La violencia que las aqueja nos impacta a todos. Además de iniciar en el hogar, en la familia –generalizando, pero reconociendo excepciones-, la violencia toma carta de naturalización en la educación formal inicial, en la básica, pasa a la media, continúa en media superior y superior y no termina.


Se sufre en la calle, en las oficinas públicas y en las empresas, al interior de distintas religiones, en clínicas y hospitales, en las relaciones de pareja, en los estadios y encuentros deportivos, en los antros, de día y de noche, la disidencia y la oposición la viven, igual en los partidos políticos, las políticas públicas violentan, ídem los tres órdenes de gobierno, no se diga en las cárceles y en el periodismo.


Estamos acotados por aquí y por allá por arbitrariedades infinitas. Agredimos desde los medios al hablar, al escribir, nuestra comunicación ofende.

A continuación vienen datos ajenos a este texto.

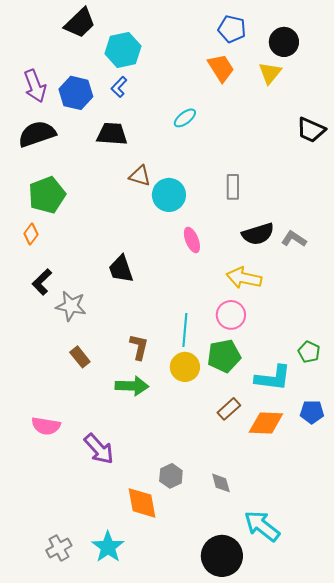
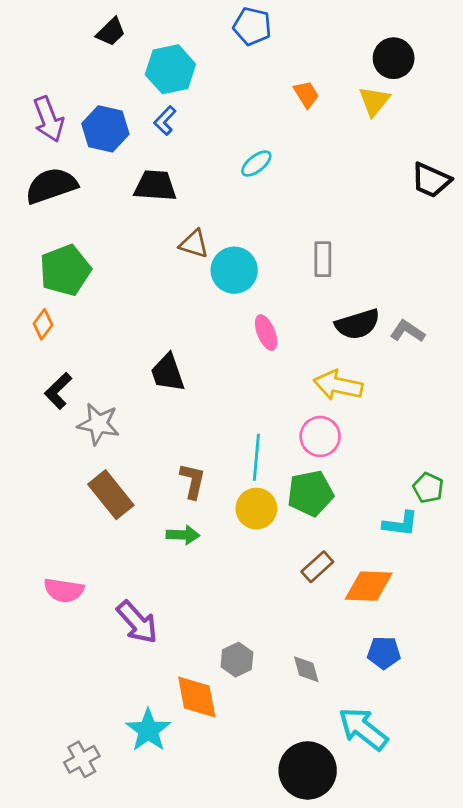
black trapezoid: (80, 23) -> (111, 32), size x0.7
blue pentagon: (232, 29) -> (252, 26), moved
orange trapezoid: (221, 68) -> (306, 94), size x0.7
brown rectangle: (80, 357) -> (111, 495), size x1.6
cyan L-shape: (273, 378) -> (400, 524), moved, size x0.7
green arrow: (132, 386) -> (183, 535), size x0.7
blue pentagon: (312, 412) -> (384, 653), moved
cyan star: (108, 547) -> (148, 730), moved

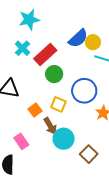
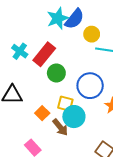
cyan star: (29, 20) -> (58, 18), moved
blue semicircle: (78, 38) -> (75, 19), moved
cyan circle: (64, 139) -> (74, 117), moved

Pero en el caso de las mujeres, la situación es trágica e inconcebible. Ya no sorprende saber que cada hora entre 4 y 6 mujeres son asesinadas, o que cada 4 minutos una de ellas es violada. Lo peor es que están más expuestas en sus hogares y familias.


Esta brutalidad trunca cualquier bienestar y repercute, necesariamente, en la conducta social. Niños, jóvenes, adultos, mayores, mujeres y hombres somos generadores y receptores de violencia cada fracción de segundo. Las redes sociales como ejemplo inobjetable.


Estamos mal y vamos peor. Una civilización transgresora que, a recordados pacifistas les cobró con sus vidas haberse atrevido a vivir y proponer armonía y paz al mundo. ¡Cuánto pesar! ¡Cuánto desamor! ¡Cuánta hipocresía!